Simplifying Diagnosis of Fetal Alcohol Syndrome Using Machine Learning Methods

Front Pediatr. 2022 Jan 21:9:707566. doi: 10.3389/fped.2021.707566. eCollection 2021.

Abstract

Introduction: The fetal alcohol spectrum disorder (FASD) is a complex and heterogeneous disorder, caused by gestational exposure to alcohol. Patients with fetal alcohol syndrome (FAS-most severe form of FASD) show abnormal facial features. The aim of our study was to use 3D- metric facial data of patients with FAS and identify machine learning methods, which could improve and objectify the diagnostic process.

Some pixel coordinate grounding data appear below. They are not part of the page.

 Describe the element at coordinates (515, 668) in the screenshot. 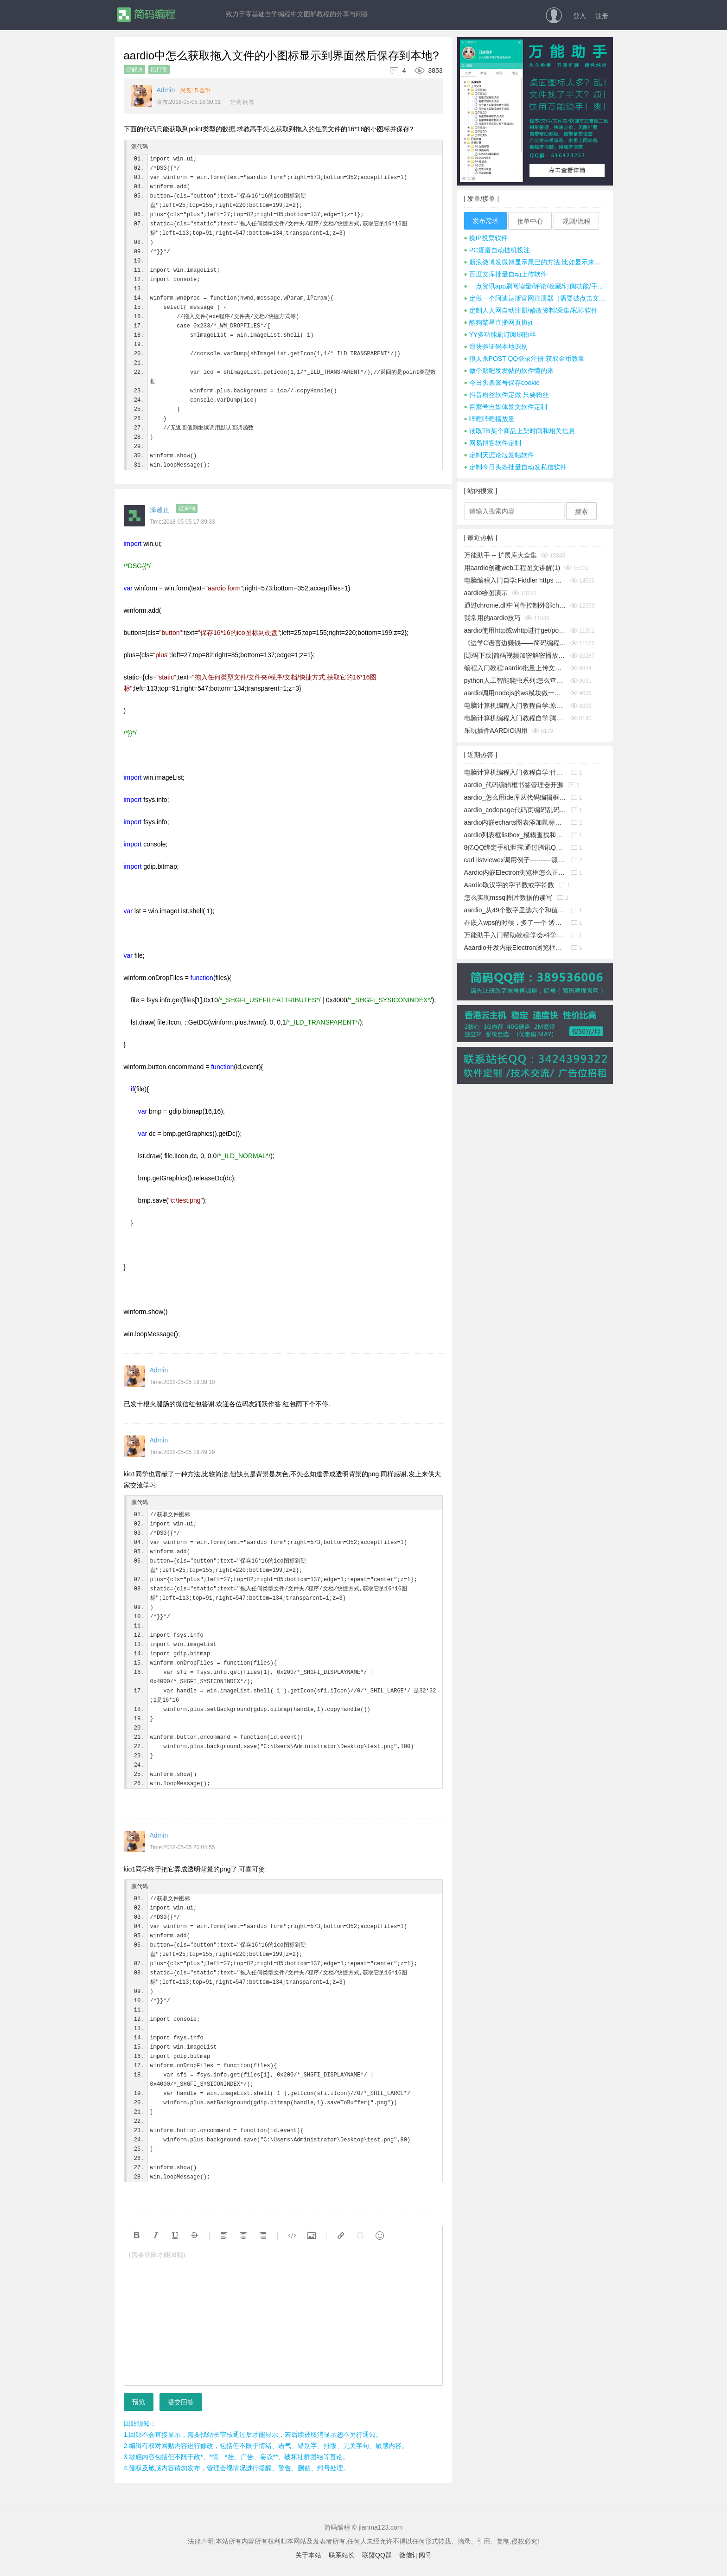 I see `编程入门教程:aardio批量上传文件并显示进度条` at that location.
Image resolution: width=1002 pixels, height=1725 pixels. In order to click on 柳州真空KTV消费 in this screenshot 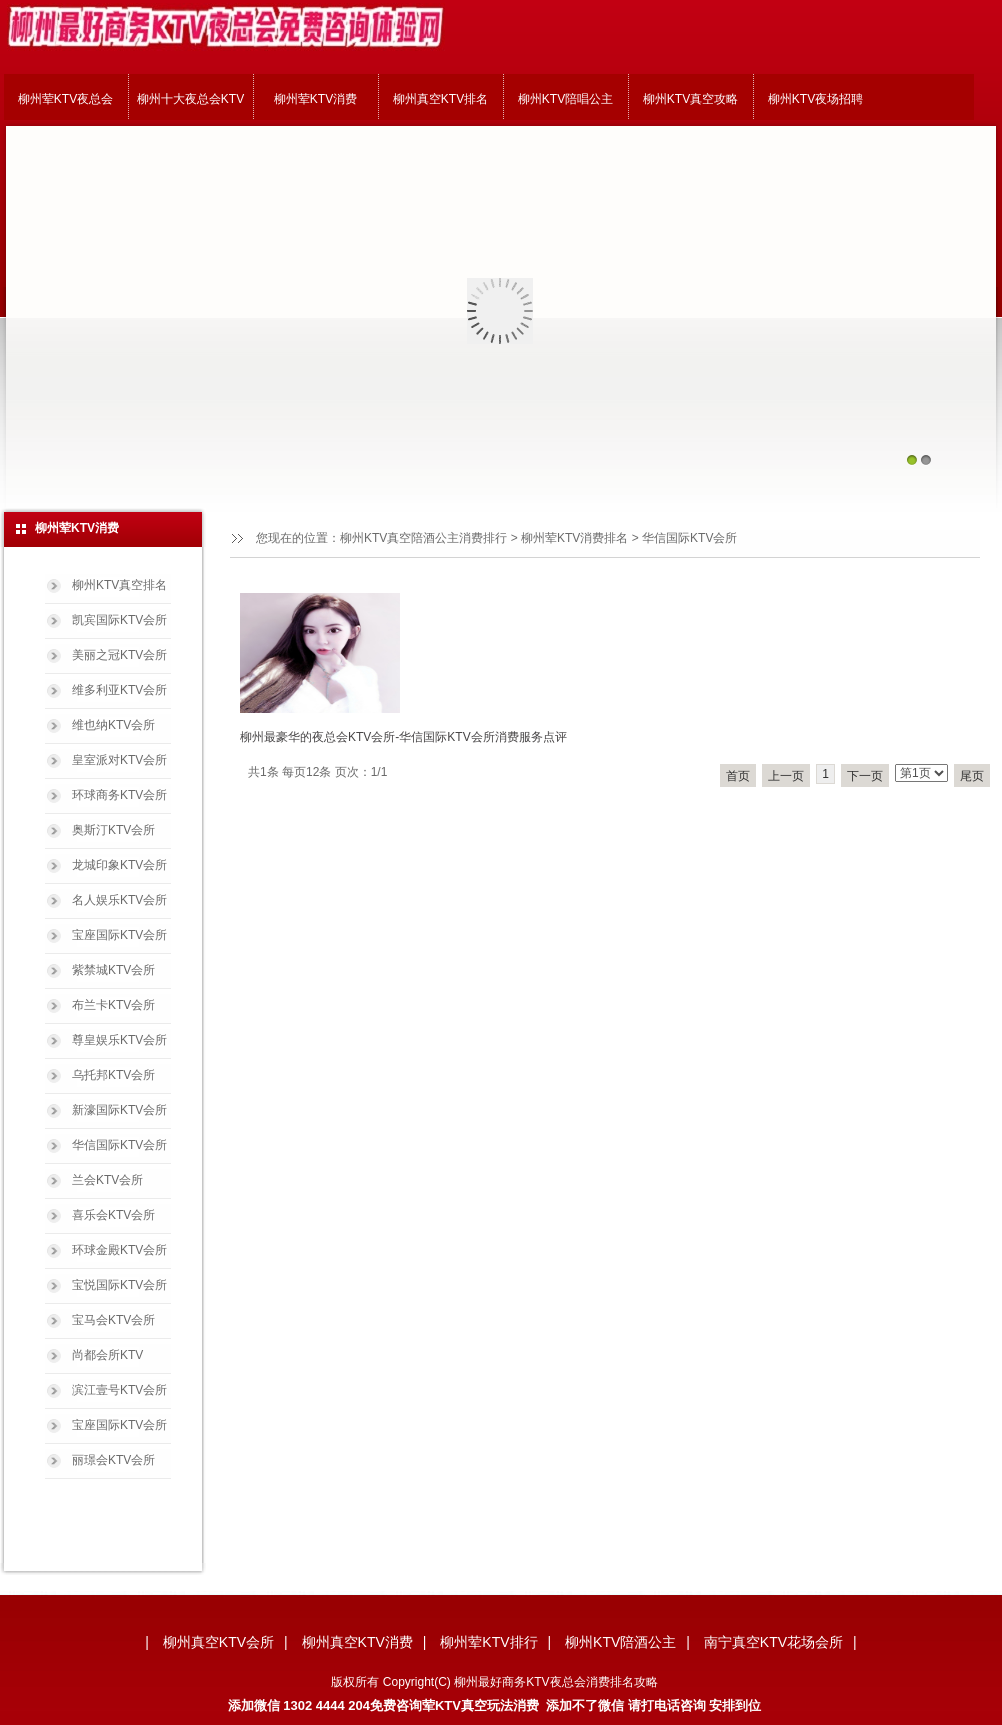 , I will do `click(357, 1642)`.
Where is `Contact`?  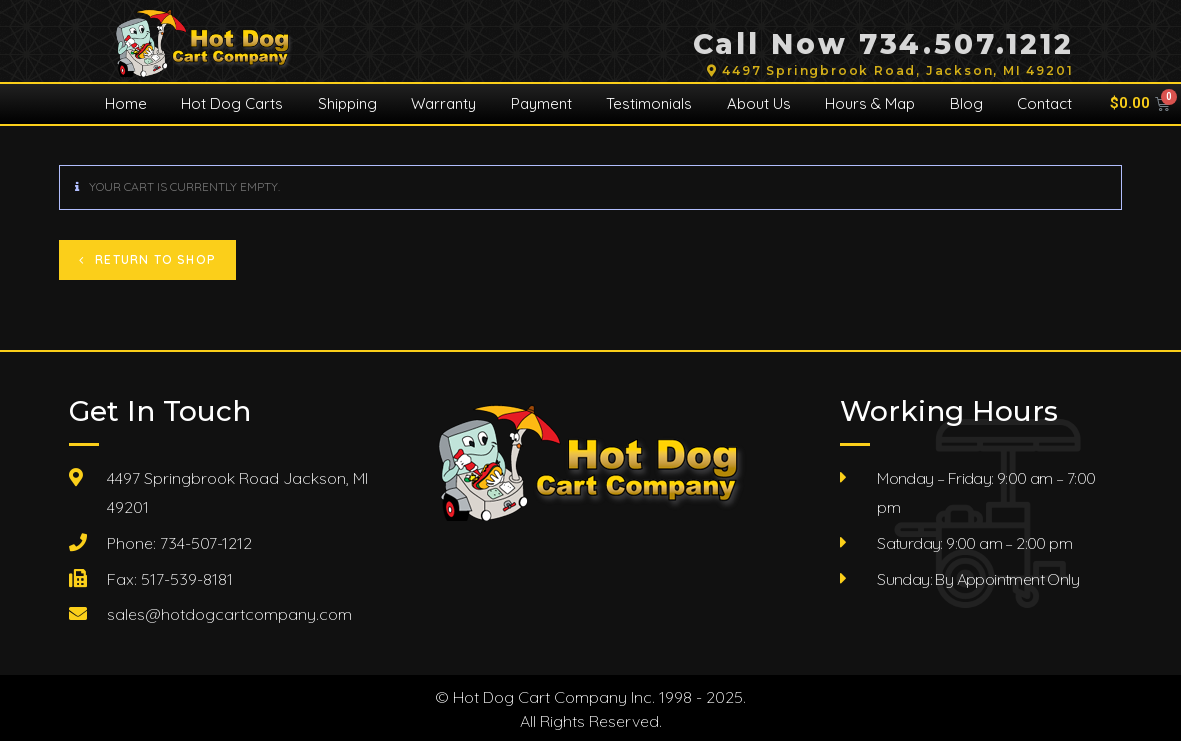 Contact is located at coordinates (1044, 103).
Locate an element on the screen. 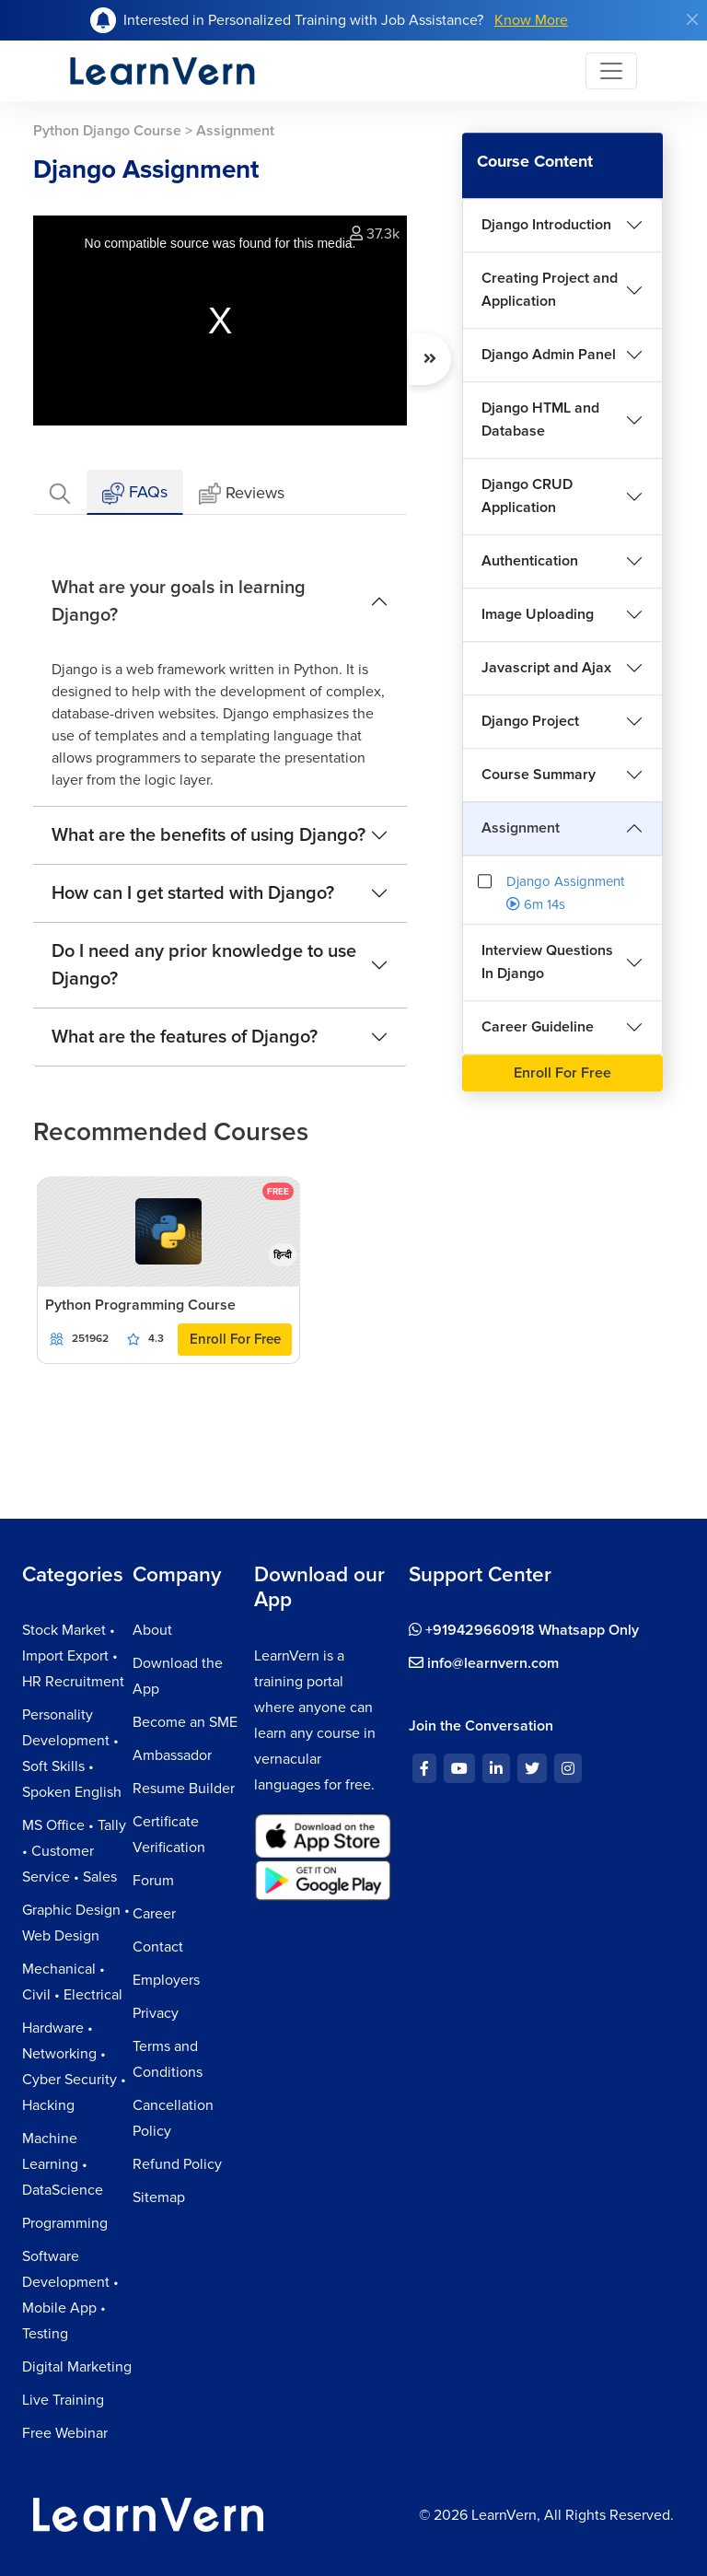 Image resolution: width=707 pixels, height=2576 pixels. Resume Builder is located at coordinates (184, 1788).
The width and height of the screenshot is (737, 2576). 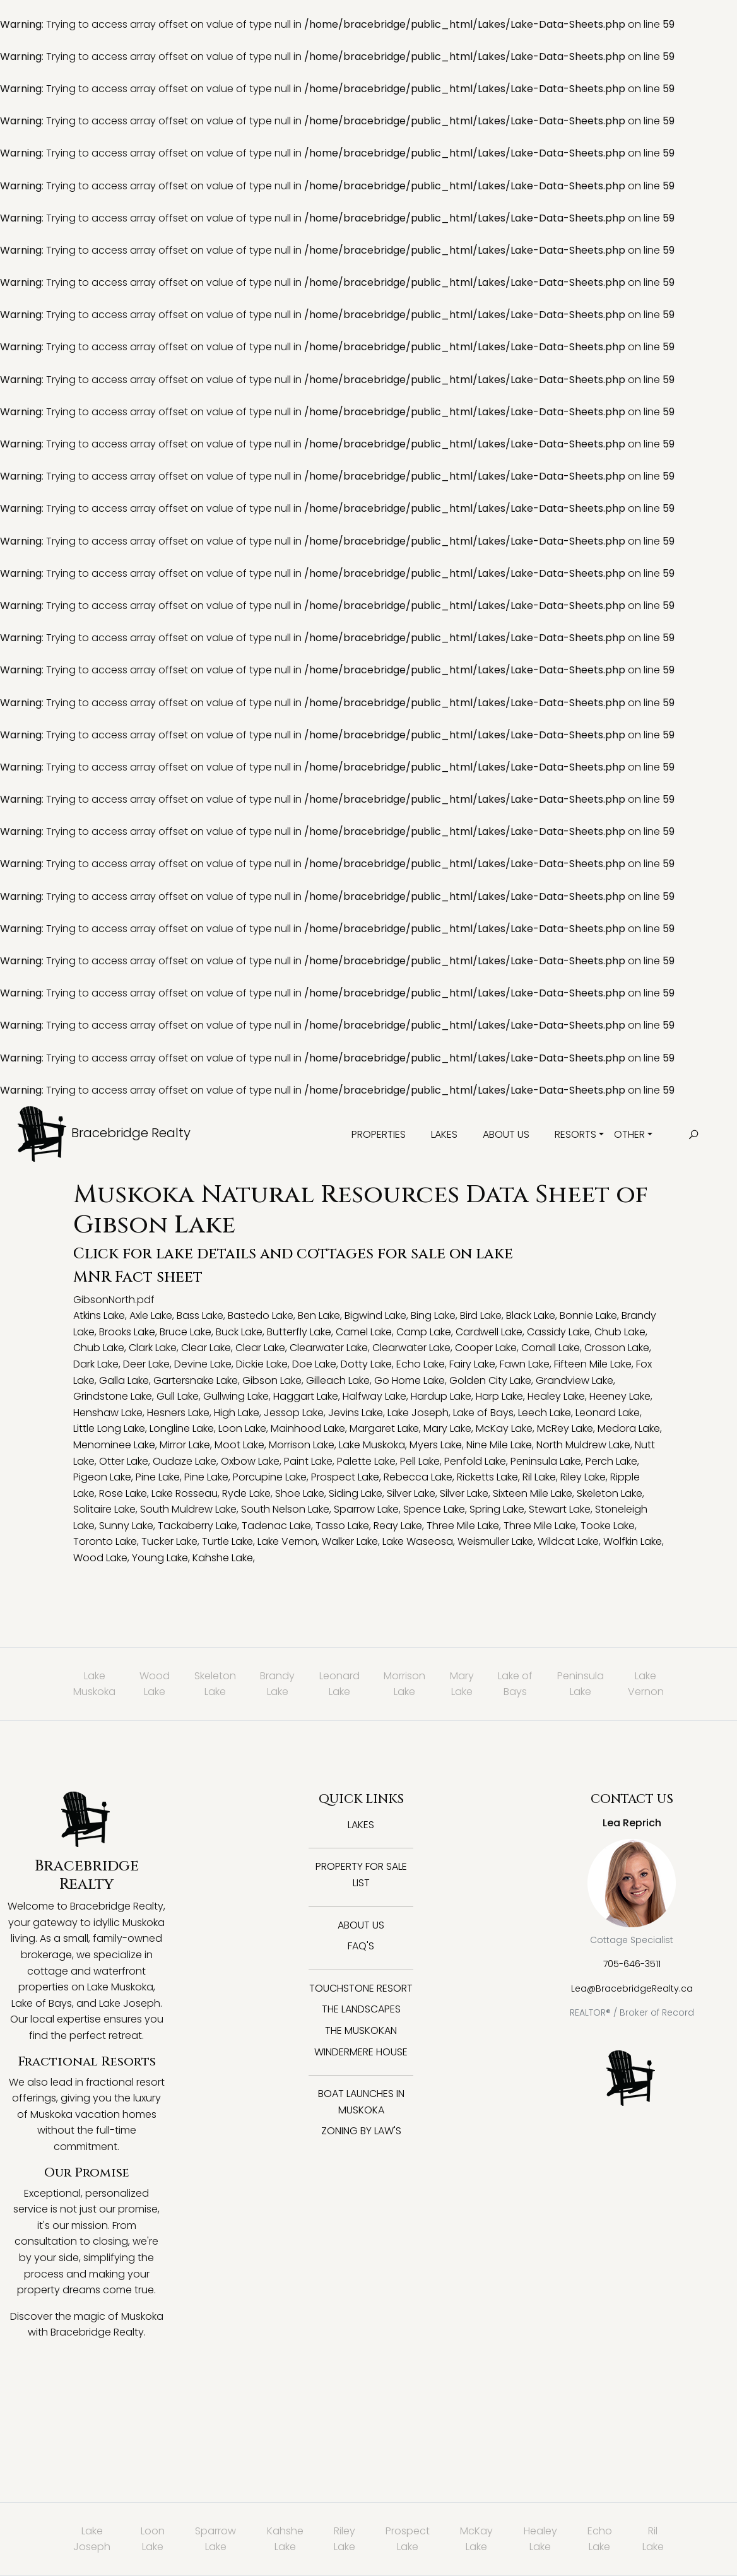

Material and methods: Facial 3D scans of 30 children with FAS and 30 controls were analyzed. Skeletal, facial, dental and orthodontic parameters as collected in previous studies were used to evaluate their value for machine learning based diagnosis. Three machine learning methods, decision trees, support vector machine and k-nearest neighbors were tested with respect to their accuracy and clinical practicability.

Results: All three of the above machine learning methods showed a high accuracy of 89.5%. The three predictors with the highest scores were: Midfacial length, palpebral fissure length of the right eye and nose breadth at sulcus nasi.

Conclusions: With the parameters right palpebral fissure length, midfacial length and nose breadth at sulcus nasi, machine learning was an efficient method for the objective and reliable detection of patients with FAS within our patient group. Of the three tested methods, decision trees would be the most helpful and easiest to apply method for everyday clinical and private practice.

Keywords: 3D facial scans; K-nearest neighbor; decision tree; fetal alcohol spectrum disorder; machine learning; support vector machine.